Saturday, September 01, 2012

More than a "Great ape on a football field"

Twelve hours later, I am still digesting LINDSAY ANDERSON'S "THIS SPORTING LIFE," the 1963 film that explores the complicated relationship between a rugby league player and his widow landlady.
RICHARD HARRIS is magnetic as Frank Machin, the player dubbed a "GREAT APE ON A FOOTBALL FIELD" because of his capacity for powerful aggression.
Machin's emerging sensitive side complicates his life, however, as he yearns for love without realizing the organic nature of its development and growth.
Harris smolders like a Brando, Dean or De Nero whenever he's on screen.
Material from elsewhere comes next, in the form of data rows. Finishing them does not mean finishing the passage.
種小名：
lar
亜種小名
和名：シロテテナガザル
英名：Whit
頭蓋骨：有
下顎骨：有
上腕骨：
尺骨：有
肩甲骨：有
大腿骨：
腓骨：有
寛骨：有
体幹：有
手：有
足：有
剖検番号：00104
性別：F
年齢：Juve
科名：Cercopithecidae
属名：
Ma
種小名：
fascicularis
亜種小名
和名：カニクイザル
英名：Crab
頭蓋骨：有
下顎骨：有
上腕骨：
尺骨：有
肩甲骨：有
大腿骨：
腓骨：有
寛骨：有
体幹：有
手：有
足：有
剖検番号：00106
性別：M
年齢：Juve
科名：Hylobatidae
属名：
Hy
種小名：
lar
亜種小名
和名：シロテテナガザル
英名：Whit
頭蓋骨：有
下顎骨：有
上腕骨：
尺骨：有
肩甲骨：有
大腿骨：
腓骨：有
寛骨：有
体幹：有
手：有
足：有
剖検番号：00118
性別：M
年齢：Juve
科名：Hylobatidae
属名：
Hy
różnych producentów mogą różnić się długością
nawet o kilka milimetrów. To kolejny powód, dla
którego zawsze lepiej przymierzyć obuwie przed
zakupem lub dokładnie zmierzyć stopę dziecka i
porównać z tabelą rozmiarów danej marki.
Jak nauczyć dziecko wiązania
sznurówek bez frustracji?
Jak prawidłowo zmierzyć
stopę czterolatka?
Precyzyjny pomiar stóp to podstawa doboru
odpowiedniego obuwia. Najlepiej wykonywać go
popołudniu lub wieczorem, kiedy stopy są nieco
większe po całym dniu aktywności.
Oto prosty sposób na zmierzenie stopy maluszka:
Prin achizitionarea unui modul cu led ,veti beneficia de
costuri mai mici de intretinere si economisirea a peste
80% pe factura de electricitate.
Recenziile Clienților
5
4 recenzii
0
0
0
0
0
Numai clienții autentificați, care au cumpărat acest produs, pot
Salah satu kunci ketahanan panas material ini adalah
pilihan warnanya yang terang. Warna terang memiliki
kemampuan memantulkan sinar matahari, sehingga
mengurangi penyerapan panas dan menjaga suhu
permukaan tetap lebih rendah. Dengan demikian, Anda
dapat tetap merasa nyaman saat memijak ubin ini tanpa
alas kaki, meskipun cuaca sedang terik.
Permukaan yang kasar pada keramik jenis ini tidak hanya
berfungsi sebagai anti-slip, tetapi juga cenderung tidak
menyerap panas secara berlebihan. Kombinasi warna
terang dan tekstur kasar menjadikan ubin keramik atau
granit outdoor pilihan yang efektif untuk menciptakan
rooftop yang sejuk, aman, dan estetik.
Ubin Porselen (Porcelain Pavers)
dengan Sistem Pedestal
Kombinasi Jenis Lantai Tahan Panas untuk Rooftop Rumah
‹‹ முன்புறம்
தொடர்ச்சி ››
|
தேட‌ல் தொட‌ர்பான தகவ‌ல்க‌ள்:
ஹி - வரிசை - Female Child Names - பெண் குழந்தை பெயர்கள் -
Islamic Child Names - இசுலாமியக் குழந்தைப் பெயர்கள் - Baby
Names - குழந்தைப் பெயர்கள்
RACHEL ROBERTS is Mrs. Hammond, Machin's landlady and love interest. She has shut herself away from the possibility of love, besieged by guilt that her husband's death could have been suicide rather than an industrial accident.
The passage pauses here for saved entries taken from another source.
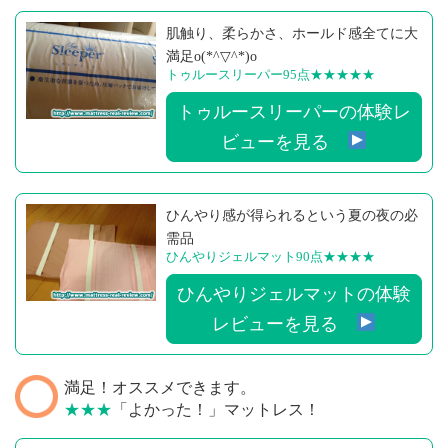
肌触り、柔らかさ、ホールド感全てに大
満足o(*^▽^*)o
トゥルースリーパー95点
★★★★★
トゥルースリーパーの体験レ
ビューを見る
ひんやり感が得られるという夏の夜の必
需品
ひんやりジェルマット90点
★★★★
ひんやりジェルマットの体験
レビューを見る
満足！オススメできます。
★★★
「よかった！」マットレス！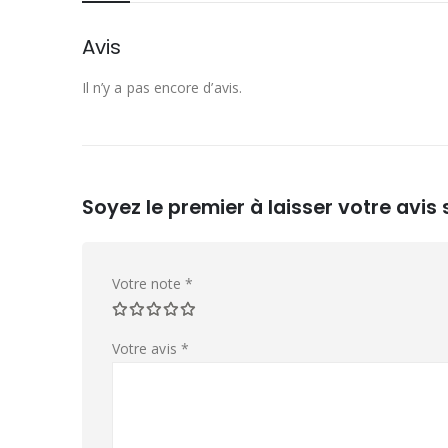
Avis
Il n’y a pas encore d’avis.
Soyez le premier à laisser votre avis
Votre note
*
Votre avis
*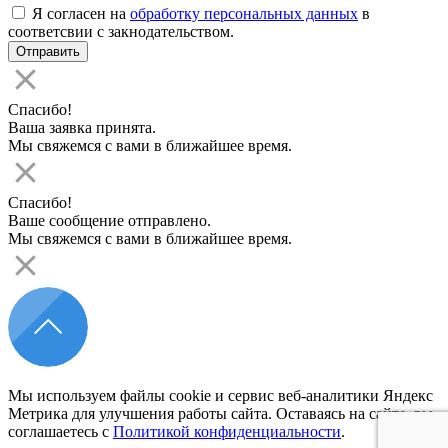
Я согласен на
обработку персональных данных
в
соответсвии с закнодательством.
Спасибо!
Ваша заявка принята.
Мы свяжемся с вами в ближайшее время.
Спасибо!
Ваше сообщение отправлено.
Мы свяжемся с вами в ближайшее время.
Мы используем файлы cookie и сервис веб-аналитики Яндекс
Метрика для улучшения работы сайта. Оставаясь на сайте, вы
соглашаетесь с
Политикой конфиденциальности
.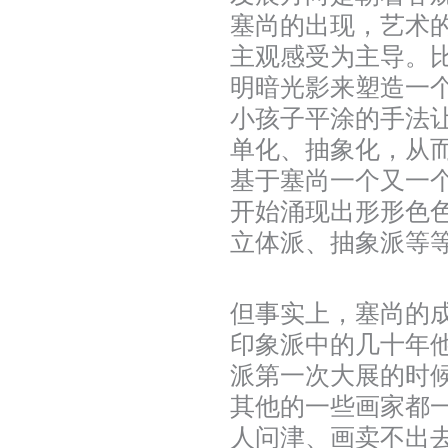
塞尚的出现，艺术
主观感受为主导。比
明暗光影来塑造一
小孩子平涂的手法
单化、抽象化，从
基于塞尚一个又一个
开始涌现出形形色
立体派、抽象派等
但事实上，塞尚的
印象派中的几十年他
派第一次大展的时
其他的一些画家都
人问津、画卖不出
Rugby league provides the backdrop, and it's perfect -- a working class sport that thrives when players unleash powerful aggression upon themselves.
Machin thrives in this environment, but flounders in the world he wishes he could inhabit -- the sitting room, the bedroom, the restaurant or anywhere else where he could impress upon Hammond that he is more than just "a great ape on a football field."
It's a truly remarkable film, and I am still coming to terms with it, hours after my first viewing.